- Mount Warrnambool Location within Victoria

Highest point
- Coordinates: 38°18′30″S 142°44′30″E﻿ / ﻿38.30833°S 142.74167°E

Geology
- Last eruption: over 5,000 years ago

= Mount Warrnambool =

Mountain in Victoria, Australia

Mount Warrnambool is a single large scoria cone volcano that is 216 m high. It is 16 km south-west of Terang, Victoria, Australia. It is visible from the Princes Highway on the way to Warrnambool.

==Volcano==

Mount Warrnambool is an outstanding example of complex volcanic activity featuring lava flows, a maar eruption and Strombolian-type activity.
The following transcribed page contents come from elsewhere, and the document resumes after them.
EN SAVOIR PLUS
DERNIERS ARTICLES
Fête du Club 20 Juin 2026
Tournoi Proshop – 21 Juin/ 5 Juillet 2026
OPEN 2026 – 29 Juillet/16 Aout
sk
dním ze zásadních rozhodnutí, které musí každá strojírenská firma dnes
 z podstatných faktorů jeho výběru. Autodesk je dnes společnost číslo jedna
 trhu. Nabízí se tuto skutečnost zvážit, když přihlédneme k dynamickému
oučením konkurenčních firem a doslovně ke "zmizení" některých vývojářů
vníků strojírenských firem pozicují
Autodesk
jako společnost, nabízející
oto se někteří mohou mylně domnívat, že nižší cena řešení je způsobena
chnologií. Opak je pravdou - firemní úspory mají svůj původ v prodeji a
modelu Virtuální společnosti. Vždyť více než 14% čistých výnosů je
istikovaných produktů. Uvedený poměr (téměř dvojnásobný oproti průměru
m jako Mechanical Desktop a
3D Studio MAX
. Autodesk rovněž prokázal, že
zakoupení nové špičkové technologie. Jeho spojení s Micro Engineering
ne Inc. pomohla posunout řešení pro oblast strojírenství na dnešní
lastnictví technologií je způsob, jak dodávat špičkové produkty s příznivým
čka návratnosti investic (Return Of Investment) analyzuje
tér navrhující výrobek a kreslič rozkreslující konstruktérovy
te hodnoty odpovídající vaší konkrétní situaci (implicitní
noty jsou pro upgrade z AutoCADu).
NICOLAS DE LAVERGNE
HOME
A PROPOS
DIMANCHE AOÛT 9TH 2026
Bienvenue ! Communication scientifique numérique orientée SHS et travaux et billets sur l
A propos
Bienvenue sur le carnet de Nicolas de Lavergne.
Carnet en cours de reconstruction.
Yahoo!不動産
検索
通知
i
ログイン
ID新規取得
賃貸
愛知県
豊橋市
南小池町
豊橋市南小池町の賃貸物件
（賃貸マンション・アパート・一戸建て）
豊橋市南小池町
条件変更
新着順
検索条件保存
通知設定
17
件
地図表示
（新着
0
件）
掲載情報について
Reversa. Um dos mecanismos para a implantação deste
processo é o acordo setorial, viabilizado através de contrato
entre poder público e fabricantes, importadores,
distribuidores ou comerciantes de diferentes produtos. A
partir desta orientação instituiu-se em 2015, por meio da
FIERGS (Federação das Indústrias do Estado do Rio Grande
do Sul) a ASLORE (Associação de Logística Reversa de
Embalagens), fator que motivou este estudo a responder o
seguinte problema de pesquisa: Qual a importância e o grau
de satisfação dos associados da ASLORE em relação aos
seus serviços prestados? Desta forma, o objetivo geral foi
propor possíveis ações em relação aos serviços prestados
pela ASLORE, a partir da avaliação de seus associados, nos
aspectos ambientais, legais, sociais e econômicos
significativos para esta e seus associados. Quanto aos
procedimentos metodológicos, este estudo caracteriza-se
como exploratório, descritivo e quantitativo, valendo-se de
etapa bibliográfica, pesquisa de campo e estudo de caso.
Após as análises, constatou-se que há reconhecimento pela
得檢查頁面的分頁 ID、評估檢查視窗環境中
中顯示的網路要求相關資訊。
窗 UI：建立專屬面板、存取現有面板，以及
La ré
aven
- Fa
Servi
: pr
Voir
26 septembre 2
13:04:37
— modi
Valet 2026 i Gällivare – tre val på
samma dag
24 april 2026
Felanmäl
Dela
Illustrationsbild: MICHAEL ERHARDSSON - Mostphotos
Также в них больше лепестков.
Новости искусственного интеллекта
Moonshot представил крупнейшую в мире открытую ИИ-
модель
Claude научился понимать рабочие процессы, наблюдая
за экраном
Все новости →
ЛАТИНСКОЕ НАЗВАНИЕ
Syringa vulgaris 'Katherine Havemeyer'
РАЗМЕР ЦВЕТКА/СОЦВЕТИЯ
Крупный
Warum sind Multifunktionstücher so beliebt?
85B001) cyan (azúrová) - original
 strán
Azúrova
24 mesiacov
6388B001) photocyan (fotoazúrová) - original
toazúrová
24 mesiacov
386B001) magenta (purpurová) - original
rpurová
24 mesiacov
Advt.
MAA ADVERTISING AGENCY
The last eruption of Mount Warrnambool was over 5,000 years ago. Lava and tuff form layers in the area. The tuff forms a partial ring around the east and north sides of the volcano. The ring of tuff could be on other sides of the volcano too, except that it is covered in lava. The tuff has been quarried on the north side of the Princes Highway. The tuff here is hardened, but was formed due to volcanic ash falling from the air. Structures visible in the quarry include a base surge and volcanic bomb sag.

The basalt below the tuff has been dated at 2.2 Ma. A basalt layer on top of the tuff was dated at 0.57 Ma.

There is a small parcel of public land at the summit. An access track to a fire tower on the summit is not open to public.